Tatarenko's research focuses on studying relativistic jets, beams of energetic material accelerated close to the speed of light that are launched from compact objects in our galaxy.
“We have been able to use our black hole knowledge as a template to understand the behavior of a completely different type of explosive compact object,” she said.
X-ray binaries are systems formed by a compact object like a neutron star or black hole that is gravitationally paired with a star of similar size to our Sun. The compact object swallows matter from its companion star through a disk that emits large amounts of light, especially in X-rays. The process in which the compact object attracts matter, known as accretion, usually occurs in violent eruptions during which the system becomes up to 1,000 times brighter. Part of the material that spirals down toward the compact object also can be ejected back into space through powerful outflows, which emit light at longer radio and infrared wavelengths.
The target object of this study, X-ray binary Swift J1858.6-0814, was discovered in 2018 during one of these spectacular eruptive episodes, and had baffled the astronomical community since the earliest observations. The system showed incredibly rapid increases in brightness, known as flares, over the timescales of a year, emitting all different types of light from radio waves to X-rays. The origin of these "cosmic fireworks" was unknown, but they were so bright that the scientific community believed the compact object must be a black hole. However, the discovery of thermonuclear explosions from Swift J1858, which can only occur on the solid surface of a compact object, confirmed that Swift J1858 must contain a neutron star instead.
Thanks to an international observing campaign, consisting of five different ground and space-based telescopes, Tetarenko and the team of astronomers discovered this object exhibits the same exotic accretion behavior (known as accretion instabilities) as a well-studied galactic black hole system (GRS 1915+105), and thus they could use this black hole as a Rosetta stone for decoding the complex behavior of this particular neutron star.

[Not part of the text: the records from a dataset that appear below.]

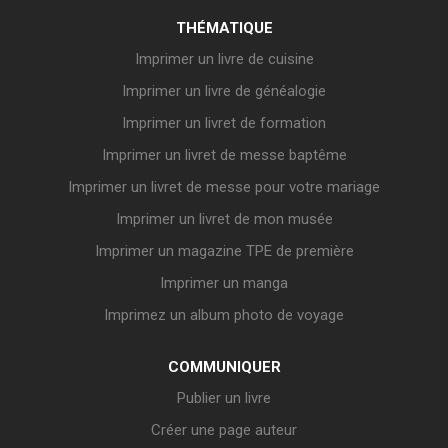
THÉMATIQUE
Imprimer un livre de cuisine
Imprimer un livre de généalogie
Imprimer un livret de formation
Imprimer un livret de messe baptême
Imprimer un livret de messe pour votre mariage
Imprimer un livret de mon musée
Imprimer un magazine TPE de première
Imprimer un manga
Imprimez un album photo de voyage
COMMUNIQUER
Publier un livre
Créer une page auteur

"This study demonstrates that such an ‘instability' is a fundamental physical process, independent of the nature of the compact object, and in turn presents a new scenario that allows us to explain what happens in the vicinity of these exotic objects when they consume matter at very high rates,", said Federico Vincentelli, lead researcher on the article.
With a view to future research, the recent discovery provides the scientific community with new ingredients to understand the origin of accretionary instabilities. Vincentelli, Tetarenko and the rest of the team now plan to extend this study to other very luminous systems to continue to understand more about these astrophysical phenomena.